One subtle but important choice here is that some source groups are gathered broadly, while backend-sensitive ggml files are listed explicitly. That is a useful pattern for Android integrations: let fast-moving upstream areas stay flexible, but pin the backend-critical pieces you do not want silently changing.

6-3. build-info and compile definitions

configure_file() generates build-info.cpp so llama.cpp gets the build number, commit, compiler, and target metadata it expects. Likewise, compile definitions such as GGML_USE_CPU and GGML_USE_K_QUANTS lock in which backend and quantization paths are compiled.

Because llama.cpp evolves quickly, Android consumers benefit from making this relationship explicit: which macros are enabled, and which sources must therefore exist in the target?

6-4. Android-specific knobs

Item	This implementation	Meaning
ABI	`arm64-v8a` only	Reduces native size and the testing matrix
Flexible page sizes	`-DANDROID_SUPPORT_FLEXIBLE_PAGE_SIZES=ON`	Targets newer Android devices, including 16 KB page-size environments
Link options	`-Wl,-z,max-page-size=16384` and `-Wl,-z,common-page-size=16384`	Improves compatibility with 16 KB page-size systems
NDK	`27.2.12479018`	Locks the native toolchain for current Android compatibility

6-5. libcurl and TLS integration

The CMake design imports static libcurl and mbedTLS archives into the same target. That choice reflects a runtime goal: model downloads should happen inside the same native runtime that owns split-GGUF logic and native logging. For some apps, Java-side HTTP is enough; for others, keeping downloads native simplifies the overall flow.

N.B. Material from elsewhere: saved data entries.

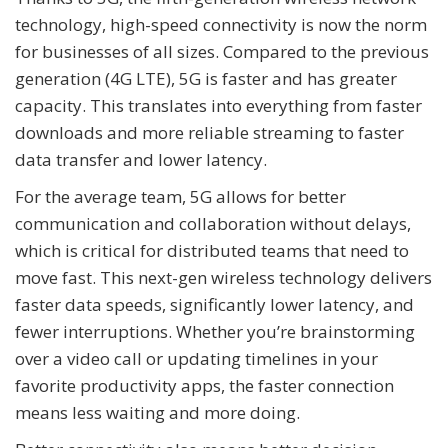
technology, high-speed connectivity is now the norm
for businesses of all sizes. Compared to the previous
generation (4G LTE), 5G is faster and has greater
capacity. This translates into everything from faster
downloads and more reliable streaming to faster
data transfer and lower latency.
For the average team, 5G allows for better
communication and collaboration without delays,
which is critical for distributed teams that need to
move fast. This next-gen wireless technology delivers
faster data speeds, significantly lower latency, and
fewer interruptions. Whether you’re brainstorming
over a video call or updating timelines in your
favorite productivity apps, the faster connection
means less waiting and more doing.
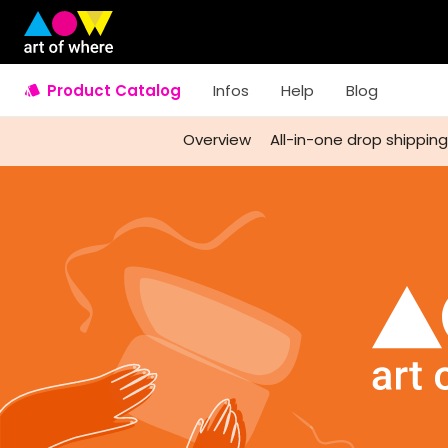
Product Catalog
Infos
Help
Blog
Overview
All-in-one drop shipping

7. General integration checklist

Choose the ABI first: starting with arm64-v8a only is usually the simplest path.
Start with text-only: make generate(prompt) stable before adding multimodal complexity.
Keep the JNI surface small: load, generate, cancel, free, and callbacks are often enough.
Centralize state management: combine a Java-side manager with a native mutex.
Separate load-time and sampler settings: do not let n_ctx, threads, GPU layers, penalties, and Mirostat blur together conceptually.
Add cancellation early: both UI flows and HTTP flows will need it.
Leave logs and crash traces: native model-load failures are otherwise hard to reproduce.
Define an upstream-update checklist: source lists, build-info, macros, and optional mtmd additions should be reviewed together.

8. Common pitfalls

Pitfall	Why it happens	Direction for mitigation
Upstream updates suddenly break the build	llama.cpp / ggml source layout and macro assumptions change	Review source lists and compile definitions as part of every upstream bump
Java callbacks crash or do nothing	A native thread uses a stale or unrelated `JNIEnv*`	Store `JavaVM` and attach/detach threads when invoking callbacks
Long prompts fail immediately	Prefill token count exceeds `n_ctx`	Check token counts after tokenization and return clear errors
Split GGUF models fail in surprising ways	The primary shard exists but sibling shards are missing	Validate shard completeness before and after download
HTTPS downloads behave differently from Java networking	Native code is not using Android’s trust-store assumptions	Export Android CA Store to PEM and pass it into libcurl
`generate()` grows into a giant function	Prefill, sampling, callbacks, stop detection, and UTF-8 cleanup all accumulate there	Factor out helpers for prefill, callbacks, and stop handling

The main lesson is that successful llama.cpp integration on Android is less about “making one model run once” and more about wrapping a native inference runtime so it fits Android’s lifecycle, threading, ABI, and maintenance reality. JNI and CMake are the tools that make that wrapping explicit.